::: DATA SHOWN :::

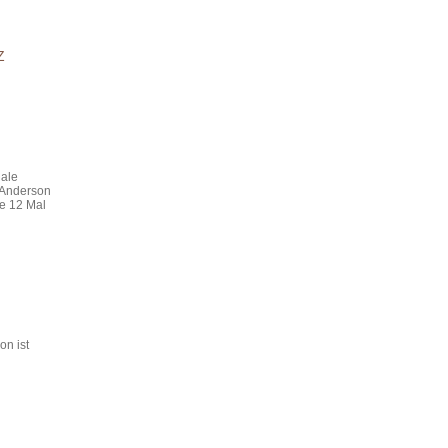
Z
nale
r Anderson
te 12 Mal
n ist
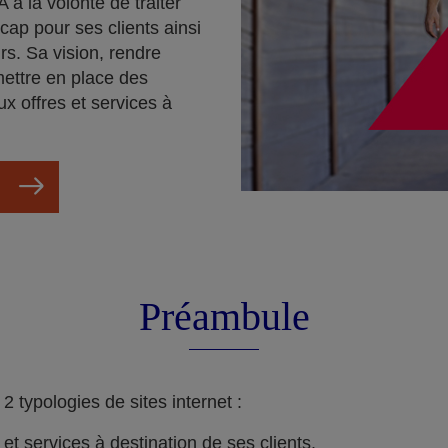
 a la volonté de traiter
cap pour ses clients ainsi
rs. Sa vision, rendre
mettre en place des
ux offres et services à
Préambule
 typologies de sites internet :
s et services à destination de ses clients.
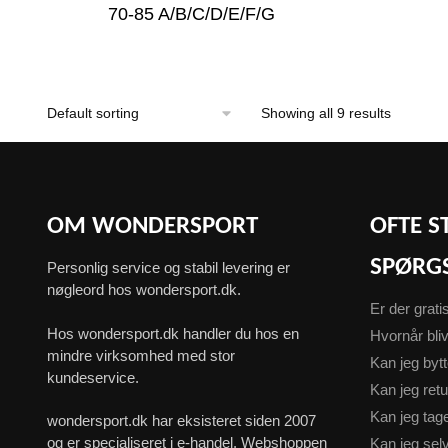
70-85 A/B/C/D/E/F/G
Showing all 9 results
OM WONDERSPORT
OFTE S
SPØRG
Personlig service og stabil levering er
nøgleord hos wondersport.dk.
Er der grati
Hos wondersport.dk handler du hos en
Hvornår bliv
mindre virksomhed med stor
Kan jeg byt
kundeservice.
Kan jeg ret
Kan jeg ta
wondersport.dk har eksisteret siden 2007
og er specialiseret i e-handel. Webshoppen
Kan jeg sel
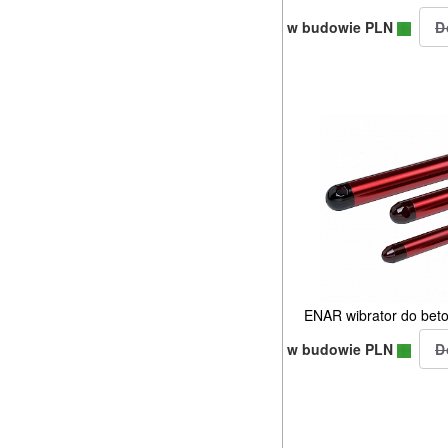
w budowie PLN
ENAR wibrator do be
w budowie PLN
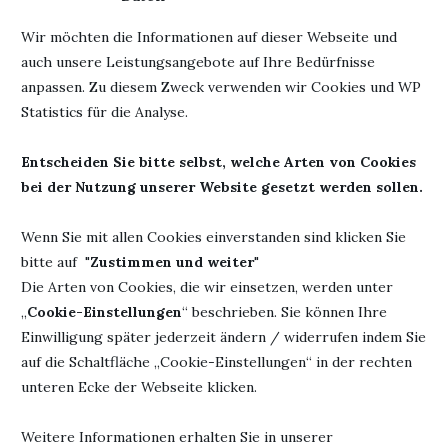
Aber keine Angst, so schlimm ist die Bestie gar nicht und
Wir möchten die Informationen auf dieser Webseite und
Benno lernt schnell, dass alles zwei Seiten hat.
auch unsere Leistungsangebote auf Ihre Bedürfnisse
anpassen. Zu diesem Zweck verwenden wir Cookies und WP
Das Buch vermittelt ein neues Lesekonzept, das ich ziemlich
Statistics für die Analyse.
genial finde. Es hilft kleinen Lesemuffeln genauso wie
Leseanfängern und denen, die noch Schwierigkeiten mit der
Entscheiden Sie bitte selbst, welche Arten von Cookies
Welt der Buchstaben haben.
bei der Nutzung unserer Website gesetzt werden sollen.
Es gibt immer eine Doppelseite, auf der die Geschichte in
Form von Illustrationen und wenig Worten erzählt wird und
Wenn Sie mit allen Cookies einverstanden sind klicken Sie
auf den nächsten 2 Seiten fehlen die Bilder und es geht
bitte auf "
Zustimmen und weiter
"
ausführlicher zur Sache. Aber wer Schwierigkeiten hat, so
Die Arten von Cookies, die wir einsetzen, werden unter
einen großen langen Text zu verstehen, kann sich auf den
„
Cookie-Einstellungen
“ beschrieben. Sie können Ihre
Seiten mit den Bildern nochmal genauer ansehen, worum es
Einwilligung später jederzeit ändern / widerrufen indem Sie
geht.
auf die Schaltfläche „Cookie-Einstellungen“ in der rechten
unteren Ecke der Webseite klicken.
Genial, oder?
Weitere Informationen erhalten Sie in unserer
Wie man auf Einhörnern reitet von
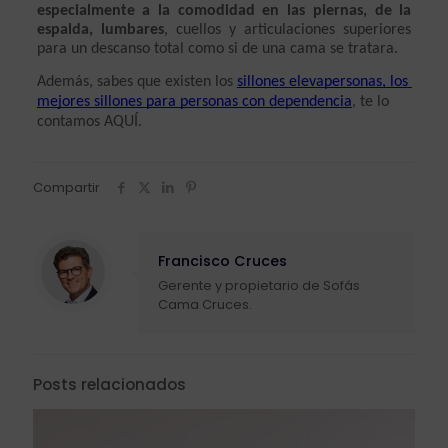
especialmente a la comodidad en las piernas, de la 
espalda, lumbares
, cuellos y articulaciones superiores 
para un descanso total como si de una cama se tratara. 
Además, sabes que existen los 
sillones elevapersonas, los 
mejores sillones para personas con dependencia
, te lo 
contamos AQUÍ.
Compartir
Francisco Cruces
Gerente y propietario de Sofás
Cama Cruces.
Posts relacionados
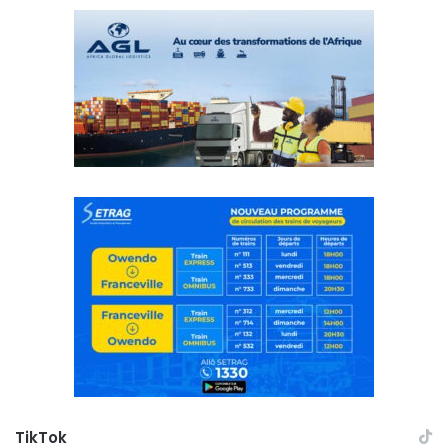
TikTok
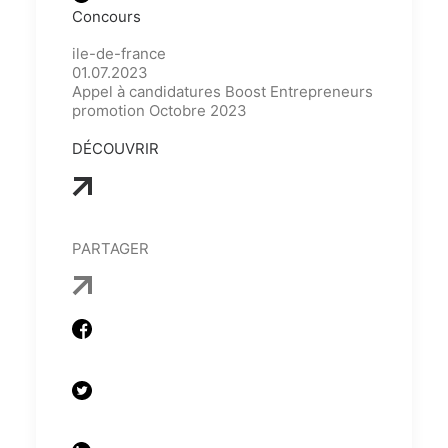
Concours
ile-de-france
01.07.2023
Appel à candidatures Boost Entrepreneurs
promotion Octobre 2023
DÉCOUVRIR
PARTAGER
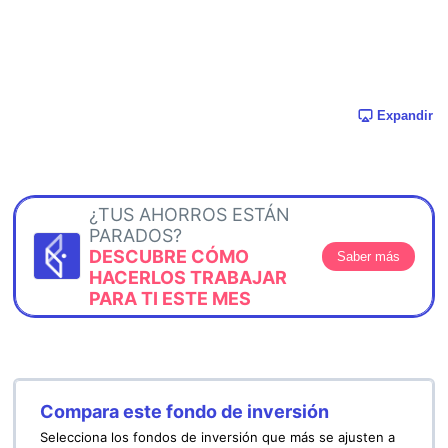
Expandir
¿TUS AHORROS ESTÁN
PARADOS?
DESCUBRE CÓMO
Saber más
HACERLOS TRABAJAR
PARA TI ESTE MES
Compara este fondo de inversión
Selecciona los fondos de inversión que más se ajusten a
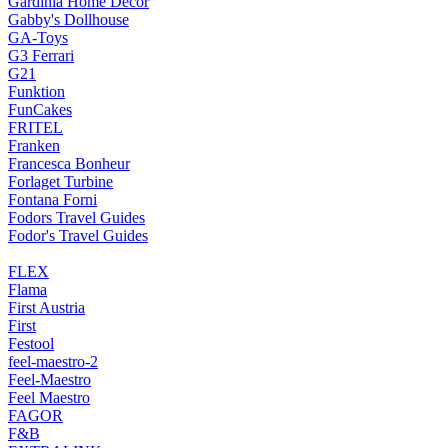
Gardinia Home Decor
Gabby's Dollhouse
GA-Toys
G3 Ferrari
G21
Funktion
FunCakes
FRITEL
Franken
Francesca Bonheur
Forlaget Turbine
Fontana Forni
Fodors Travel Guides
Fodor's Travel Guides
FLEX
Flama
First Austria
First
Festool
feel-maestro-2
Feel-Maestro
Feel Maestro
FAGOR
F&B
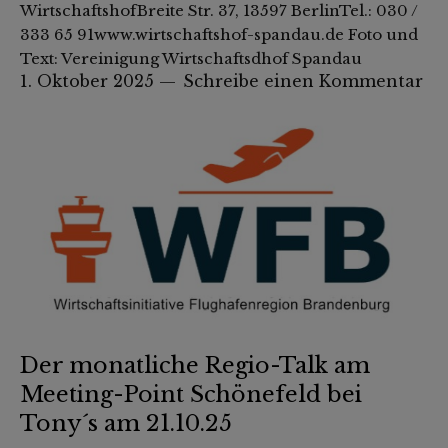
WirtschaftshofBreite Str. 37, 13597 BerlinTel.: 030 /
333 65 91www.wirtschaftshof-spandau.de Foto und
Text: Vereinigung Wirtschaftsdhof Spandau
1. Oktober 2025
Schreibe einen Kommentar
Der monatliche Regio-Talk am
Meeting-Point Schönefeld bei
Tony´s am 21.10.25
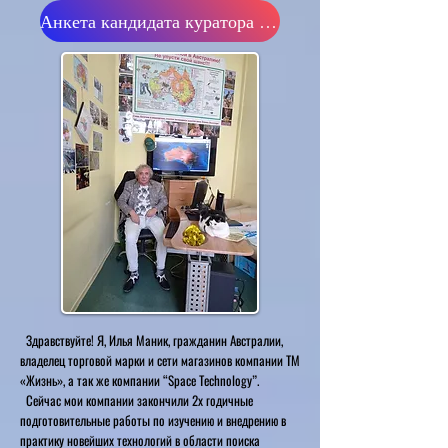
Анкета кандидата куратора тура
Здравствуйте! Я, Илья Маник, гражданин Австралии,
владелец торговой марки и сети магазинов компании ТМ
«Жизнь», а так же компании “Space Technology”.
Сейчас мои компании закончили 2х годичные
подготовительные работы по изучению и внедрению в
практику новейших технологий в области поиска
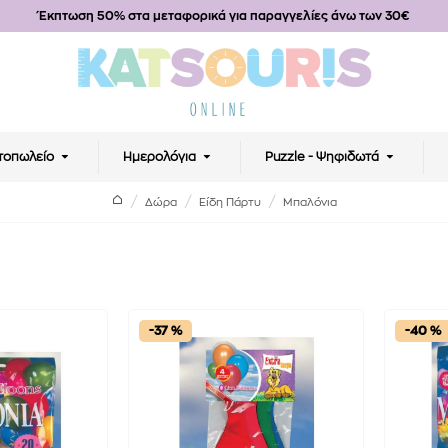
Έκπτωση 50% στα μεταφορικά για παραγγελίες άνω των 30€
τοπωλείο
Ημερολόγια
Puzzle - Ψηφιδωτά
Δώρα
Είδη Πάρτυ
Μπαλόνια
-37 %
-40 %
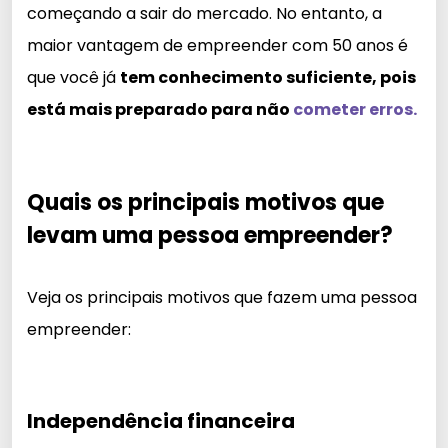
começando a sair do mercado. No entanto, a
maior vantagem de empreender com 50 anos é
que você já
tem conhecimento suficiente, pois
está mais preparado para não
cometer erros.
Quais os principais motivos que
levam uma pessoa empreender?
Veja os principais motivos que fazem uma pessoa
empreender:
Independência financeira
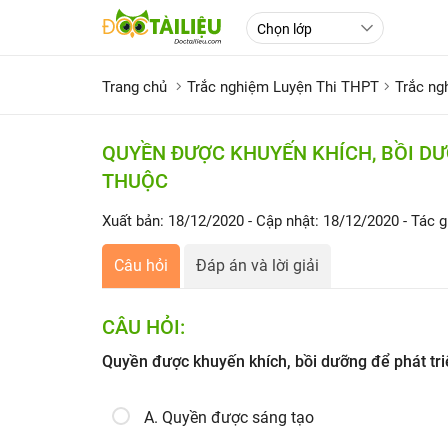
Trang chủ
Trắc nghiệm Luyện Thi THPT
Trắc n
QUYỀN ĐƯỢC KHUYẾN KHÍCH, BỒI DƯ
THUỘC
Xuất bản: 18/12/2020
- Cập nhật: 18/12/2020
- Tác g
Câu hỏi
Đáp án và lời giải
CÂU HỎI:
Quyền được khuyến khích, bồi dưỡng để phát tr
A. Quyền được sáng tạo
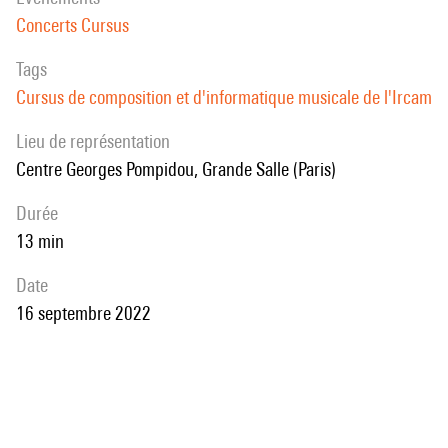
Concerts Cursus
Tags
Cursus de composition et d'informatique musicale de l'Ircam
Lieu de représentation
Centre Georges Pompidou, Grande Salle (Paris)
durée
13 min
date
16 septembre 2022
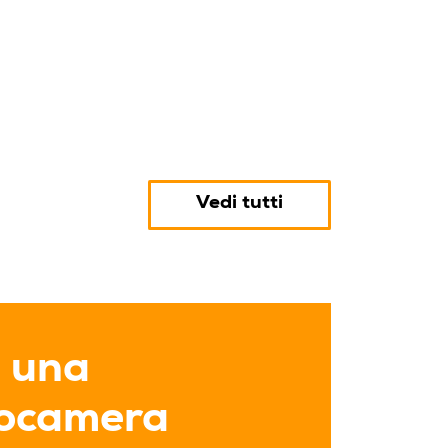
Vedi tutti
 una
tocamera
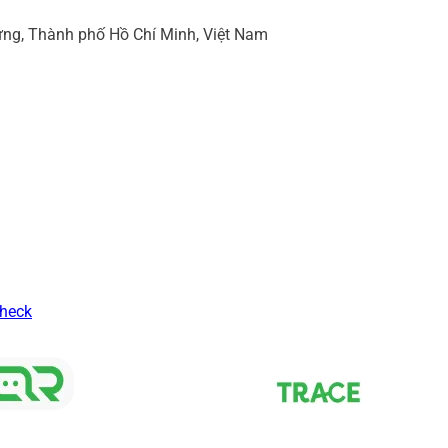
ng, Thành phố Hồ Chí Minh, Việt Nam
Check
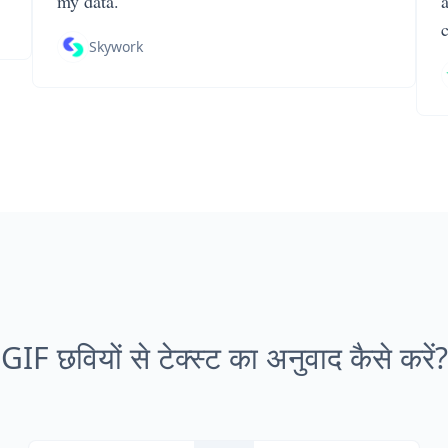
my data.
Skywork
GIF छवियों से टेक्स्ट का अनुवाद कैसे करें?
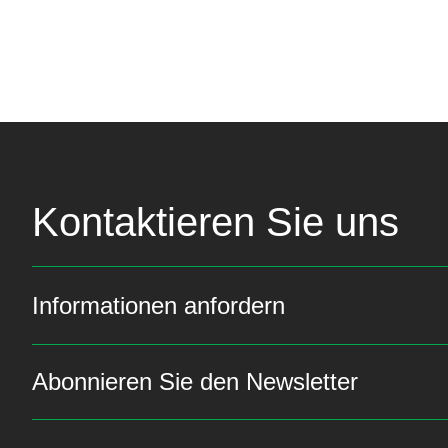
Kontaktieren Sie uns
Informationen anfordern
Abonnieren Sie den Newsletter
Bleiben Sie über die n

:::

== TASK BRIEF ==
Using the entries above, find all lines with "clients". Copy them.

== RESULT BELOW ==
cap pour ses clients ainsi
s et services à destination de ses clients.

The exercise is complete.